- [To do]: Copy out the line that contains "that brings together hundreds of HCI" and the lines after it through the final one in the entries below, exactly, with no other lines.

START Task data

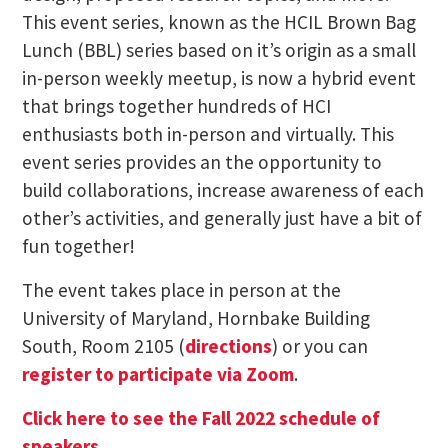
This event series, known as the HCIL Brown Bag
Lunch (BBL) series based on it’s origin as a small
in-person weekly meetup, is now a hybrid event
that brings together hundreds of HCI
enthusiasts both in-person and virtually. This
event series provides an the opportunity to
build collaborations, increase awareness of each
other’s activities, and generally just have a bit of
fun together!
The event takes place in person at the
University of Maryland, Hornbake Building
South, Room 2105 (
directions
) or you can
register to participate via Zoom
.
Click here to see the Fall 2022 schedule of
speakers
.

END Task data

- [Task result]:
that brings together hundreds of HCI
enthusiasts both in-person and virtually. This
event series provides an the opportunity to
build collaborations, increase awareness of each
other’s activities, and generally just have a bit of
fun together!
The event takes place in person at the
University of Maryland, Hornbake Building
South, Room 2105 (
directions
) or you can
register to participate via Zoom
.
Click here to see the Fall 2022 schedule of
speakers
.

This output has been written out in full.